The U.S. Department of Justice (DOJ) has opened an investigation into the Trump administration’s Secretary of Labor Alex Acosta over his role in the controversial sweetheart deal handed out to billionaire pedophile Jeffrey Epstein.
Epstein was originally accused of trafficking over 40 underage girls–and molesting in excess of 100–while often forcing them to have sex with powerful men rumored to be high-profile players in both of America’s major political parties.
This infamous and vast underage sex-trafficking operation is sometimes known as “The Lolita Express“–a reference to a private plane owned by Epstein where many of the girls were allegedly forced to service the nation’s elite.
In 2007, federal prosecutors, under the leadership of Acosta, who was then the U.S. Attorney for the Southern District of Florida, quietly entered into a secret non-prosecution agreement with the billionaire which ensured that Epstein and his alleged co-conspirators would not be prosecuted federally in exchange for Epstein’s guilty plea to much less serious state prostitution charges.
Ultimately, Epstein’s connections apparently got him a slap on the wrist and he served 13 months in a county jail and home detention for solicitation and procurement of minors for prostitution after he admitted to paying for nude massages that occasionally turned sexual. Epstein’s alleged co-conspirators were all shielded from prosecution under the extraordinary and unprecedented agreement and the FBI’s ongoing probe closed up shop.
Almost immediately, people began wondering why–but years passed without much of a development in the case. Enter the Miami Herald‘s groundbreaking investigative journalism series “Perversion of Justice.”
Investigative reporter Julie Brown broke the scandal by unearthing a series of courthouse documents that outlined the extent of the agreement between Acosta’s office and Epstein–including the fact that the billionaire was allowed to leave the jail and work from for much of the time under the auspices of “work release” during his unusually lenient sentence.

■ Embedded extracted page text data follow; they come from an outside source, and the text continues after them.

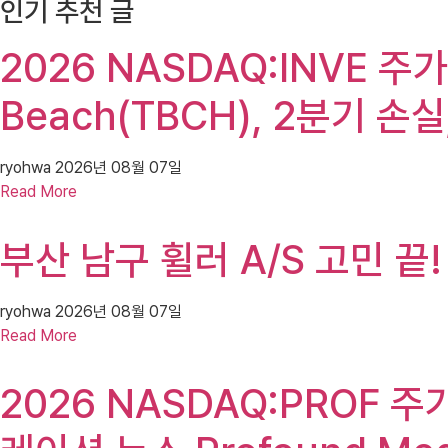
인기 추천 글
2026 NASDAQ:INVE 주가(I
Beach(TBCH), 2분기 손
ryohwa
2026년 08월 07일
Read More
부산 남구 휠러 A/S 고민 끝
ryohwa
2026년 08월 07일
Read More
2026 NASDAQ:PROF 주가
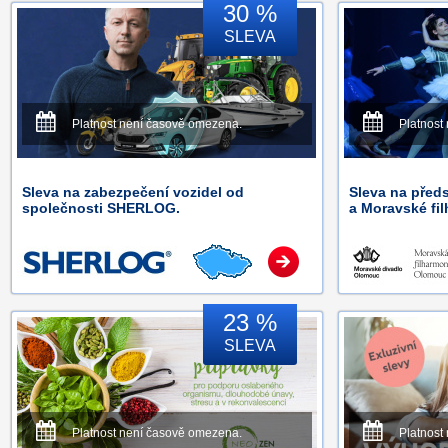
30 %
SLEVA
Platnost není časově omezena.
Platnost
Sleva na zabezpečení vozidel od
Sleva na před
společnosti SHERLOG.
a Moravské fi
23 %
SLEVA
Platnost není časově omezena.
Platnost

After Brown’s report in the Herald, however, attention focused on the Epstein plea agreement again.
As Law&Crime previously reported, Congressional Democrats requested that Acosta’s conduct be examined in a letter to DOJ Inspector General Michael Horowitz late last year. A separate inquiry by Senator Ben Sasse (R-Neb.) also asked for Acosta’s role to be explored.
Those asks have now been answered.
The DOJ announced late Wednesday that their Office of Professional Responsibility (OPR) will spearhead an investigation into Acosta’s befuddling Epstein decision.
“Allegations of professional misconduct against Department attorneys that relate to the exercise of authority to investigate, litigate, or provide legal advice are within the jurisdiction of the OPR, and on December 14, 2018, OPR Director [Corey] Amundson advised you that OPR would examine the matter and take appropriate action,” a letter addressed to Sasse by Assistant Attorney General Stephen Boyd noted.
“OPR has now opened an investigation into allegations that Department attorneys may have committed professional misconduct in the manner in which the Epstein criminal matter was resolved,” Boyd’s letter continued. “OPR will thoroughly investigate the allegations of misconduct that have been raised and, consistent with its practice, will share its results with you at the conclusion of its investigation as appropriate.”